With upgrades to a key precision-fires system, the service is moving one step closer to fulfilling that promise.

The new Precision Fires-Dismounted, or PF-D, system is the first major program of record on Nett Warrior. The software-based tool represents an incremental step forward from the fires system that has been in use since 2004. "We have good technology now, and this makes it even better," said Lt. Col. Chris Anderson, product manager for Fire Support Command and Control within Project Manager Mission Command.

The system manages fires control for a range of systems including mortars, cannon, close-air support and combat aviation.

PF-D will replace a 3.2-pound, Windows-based tablet that initially cost $30,000 and has become substantially outdated in the course of more than a decade's use. "The user interface is not modern, it doesn't work like a cellphone, like what current soldiers are used to," Anderson said.

The new device costs about $8,000 and weighs less than a pound, yet boasts more than 100 times the computing power of the previous version. Essentially an Android smartphone, it also has a more familiar look and feel in the user interface.

Anderson predicts the price will drop even lower as the Army builds out its PF-D inventory, which may top 5,000 devices. They'll go primarily to light infantry brigades for use by field artillery support soldiers including fire support officers and forward observers. Fielding is slated to begin in fall 2017, rolling out at a pace of about three brigades per year.

The software-driven system is designed to make good on Nett Warrior's longstanding promise of apps-driven information sharing for the soldier in combat. "It is optimized to do things more quickly," Anderson said. Rather than drill down through a cumbersome series of menus, "a soldier can zoom into a map and pick a target and call for fires. It's all very intuitive."

Because the system is integrated into the Nett Warrior network, users will have access to multiple battlefield data inputs, rather than being constrained to the visualizations available on a single map.
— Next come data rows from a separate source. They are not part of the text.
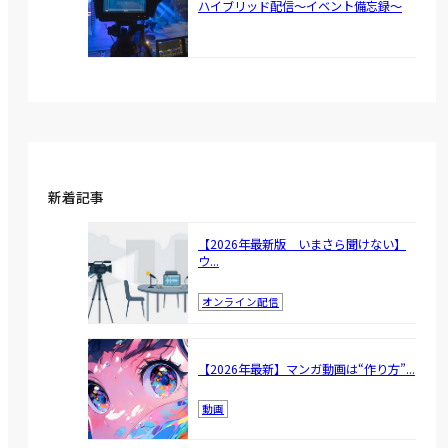
ハイブリッド配信～イベント備忘録～
新着記事
【2026年最新版 いまさら聞けない】
ウ...
オンライン配信
【2026年最新】マンガ動画は“作り方”...
動画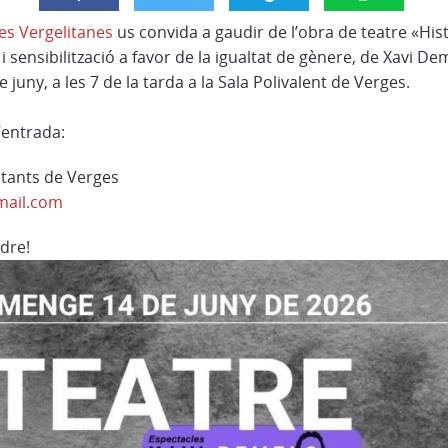
es Vergelitanes
us convida a gaudir de l’obra de teatre «His
 sensibilització a favor de la igualtat de gènere, de Xavi De
juny, a les 7 de la tarda a la Sala Polivalent de Verges.
’entrada:
itants de Verges
mail.com
dre!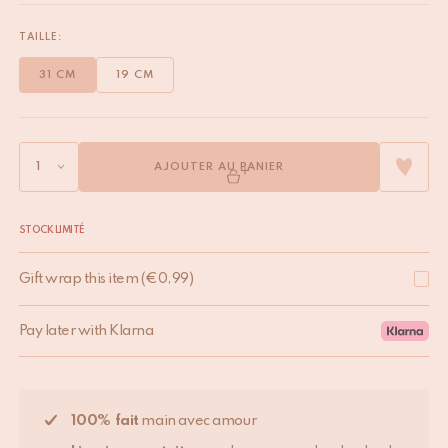
TAILLE:
31 CM
19 CM
AJOUTER AU PANIER
STOCK LIMITÉ
Gift wrap this item
(
€
0,99
)
Pay later with Klarna
100% fait
main avec amour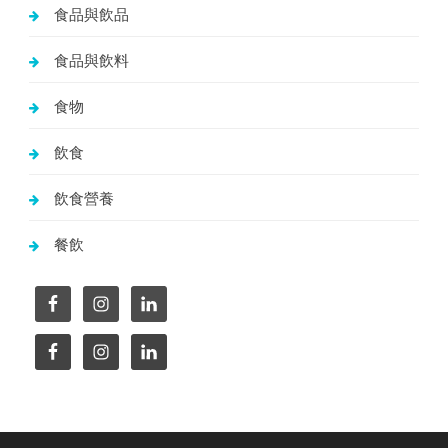
食品與飲品
食品與飲料
食物
飲食
飲食營養
餐飲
This in turn should significantly increase their overall situational awareness.

"Now he has a picture of where the friendly forces are, in addition to the enemy forces. He can do clearance of fires much quicker and reduce the risk of fratricide," Anderson said. "All those forces share their positions across Nett Warrior, and now the fires support can tap into that."
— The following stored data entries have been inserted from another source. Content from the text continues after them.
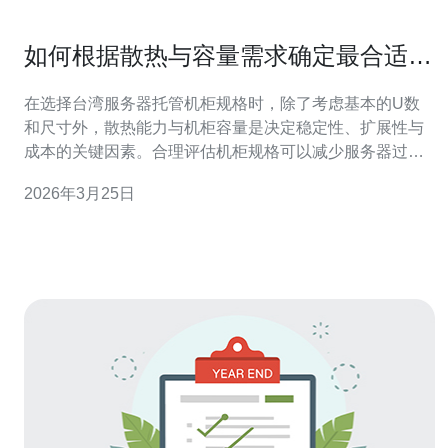
如何根据散热与容量需求确定最合适的
台湾服务器托管机柜规格
在选择台湾服务器托管机柜规格时，除了考虑基本的U数
和尺寸外，散热能力与机柜容量是决定稳定性、扩展性与
成本的关键因素。合理评估机柜规格可以减少服务器过热
风险、提高网络与业务可用性，尤其对于需要部署VPS、
2026年3月25日
独服、CDN节点或高防DDoS防护的应用，机柜选择直接
影响服务质量与后期维护成本。 首先要明确托管用途：是
以低密度的Web主机与域名解析服务为主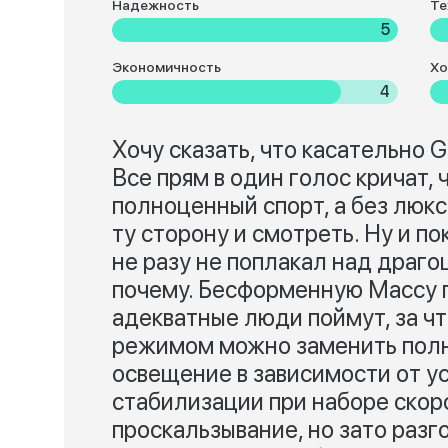
Надежность
Те
5
Экономичность
Хо
4
Хочу сказать, что касательно G
Все прям в один голос кричат, 
полноценный спорт, а без люк
ту сторону и смотреть. Ну и по
не разу не поплакал над драго
почему. Бесформенную Массу п
адекватные люди поймут, за чт
режимом можно заменить полн
освещение в зависимости от у
стабилизации при наборе скор
проскальзывание, но зато разг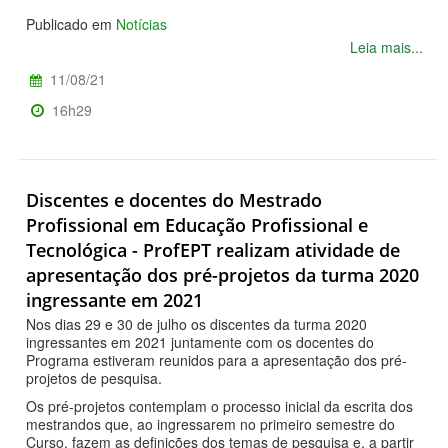
Publicado em
Notícias
Leia mais...
11/08/21
16h29
Discentes e docentes do Mestrado
Profissional em Educação Profissional e
Tecnológica - ProfEPT realizam atividade de
apresentação dos pré-projetos da turma 2020
ingressante em 2021
Nos dias 29 e 30 de julho os discentes da turma 2020
ingressantes em 2021 juntamente com os docentes do
Programa estiveram reunidos para a apresentação dos pré-
projetos de pesquisa.
Os pré-projetos contemplam o processo inicial da escrita dos
mestrandos que, ao ingressarem no primeiro semestre do
Curso, fazem as definições dos temas de pesquisa e, a partir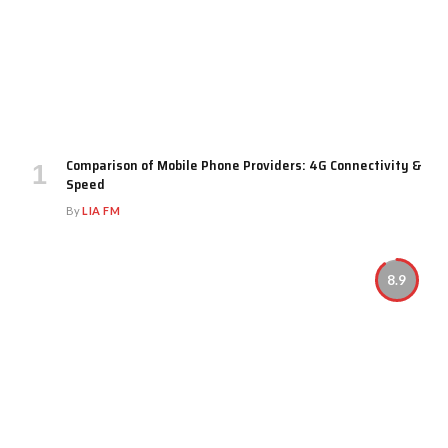
Comparison of Mobile Phone Providers: 4G Connectivity &
Speed
By
LIA FM
8.9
While Nett Warrior integration is the big advance for PF-D, it was also the biggest challenge. Nett Warrior itself is still a work in progress, and planners on the fires side had to ensure that their efforts stayed in sync with developments on the network side.

"When you have two programs in development simultaneously, it requires a lot more coordination," Anderson said. "We have to really work with the other program managers to make sure we are synchronized, that our software is going to work in their software environment. Communications have to be frequent and ongoing."

In building PF-D, the development team has put a premium on usability, with two "human factors" engineers embedded in the program office as part of the development effort.

"Typically you don't get much human-factor feedback until you are at an operational test, by which time it can be too late to make any significant changes," Anderson said. "We sent our human factors folks out early to get feedback while we were still doing ones and zeroes in the software development. We wanted to do it up front and early, rather than risk putting a device in the field that was not optimal."

That early testing led to some design modifications, such as the inclusion of an extensive digital user guide on board the device. "It turns out people don't want to read a 100-page manual, and they certainly won't carry that into the field," he said.